No había terminado de explicarme y ya me daba cuenta de lo absurdo que sonaba todo aquello en boca de dos desconocidos como nosotros. Afortunadamente, en el local no había más clientela que Andrés y yo.
Elvira seguía sonriendo, aunque advertí un cierto tono de chanza en sus palabras:
—¡Qué pregunta! ¿Es que sois de la policía secreta o algo así?
—Ah, no, no, ¡qué va, nada de eso! —me apresuré a decir, hasta que se solaparon a mis nerviosas negaciones las palabras de Andrés:
—Seguro que usted ha leído en el periódico que apareció ayer un hombre muerto en Pedrosa del Príncipe...
—¿Un hombre muerto? Pues no, la verdad es que no. ¿Y dónde decís que pasó? —se interesó Elvira, a la que parecía intrigar la difícil relación de aquel suceso con su ferretería.
—En el páramo de Pedrosa, ya sabe usted, un poco más allá de Astudillo. En la provincia de Burgos —continuó Andrés, que había recuperado el don de la palabra y a quien, cuando se lanzaba, yo nunca era capaz de contener.
—Ya, ya… Me hago una idea. Pero, por favor, no me tratéis de usted, no soy tan mayor.
—No, no es usted nada mayor, no se ofenda —se disculpó de inmediato Andrés—, pero es que nosotros tratamos de usted a todo el mundo. Incluso entre nosotros mismos, que nos conocemos desde niños. Es una costumbre.
—Vale, vale. Entonces me dicen ustedes que apareció un hombre muerto en el páramo de Pedrosa —Elvira, como buena dependienta de ferretería, demostraba un espíritu práctico y muy adaptativo—. Lo que me pregunto es qué tenemos que ver nosotros con eso…

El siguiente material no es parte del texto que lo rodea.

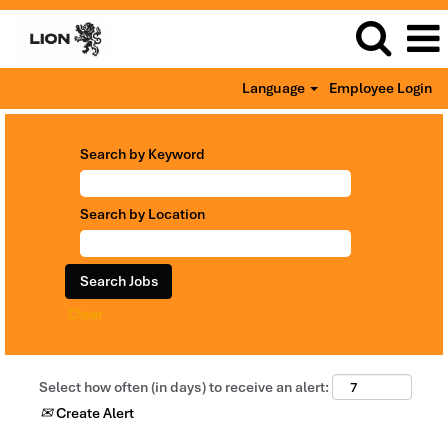
Language
Employee Login
Search by Keyword
Search by Location
Clear
Select how often (in days) to receive an alert:
Create Alert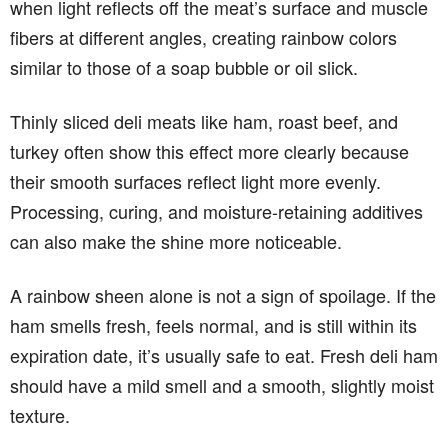
when light reflects off the meat’s surface and muscle
fibers at different angles, creating rainbow colors
similar to those of a soap bubble or oil slick.
Thinly sliced deli meats like ham, roast beef, and
turkey often show this effect more clearly because
their smooth surfaces reflect light more evenly.
Processing, curing, and moisture-retaining additives
can also make the shine more noticeable.
A rainbow sheen alone is not a sign of spoilage. If the
ham smells fresh, feels normal, and is still within its
expiration date, it’s usually safe to eat. Fresh deli ham
should have a mild smell and a smooth, slightly moist
texture.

—Pues resulta que el muerto tenía una factura de esta ferretería —soltó abruptamente Andrés, al tiempo que le puso a Elvira el recibo sobre el mostrador—. Ese señor había comprado dos metros de cuerda de cáñamo natural aquí, el día antes, el veintiséis de agosto, el martes pasado.
—¡Ah vale!, ya entiendo. ¿Pero eso no sería más cosa de la policía?, digo yo.
Era tan razonable su objeción que tuve que apelar a una especie de imperativo ético, toda una melonada solemne y vacua, para cerrar el tema:
—Nosotros sólo queremos descubrir la verdad.
Andrés asintió fascinado a esa improvisada declaración de principios y reiteró con convicción mis palabras:
—Eso, eso: nosotros sólo queremos saber la verdad.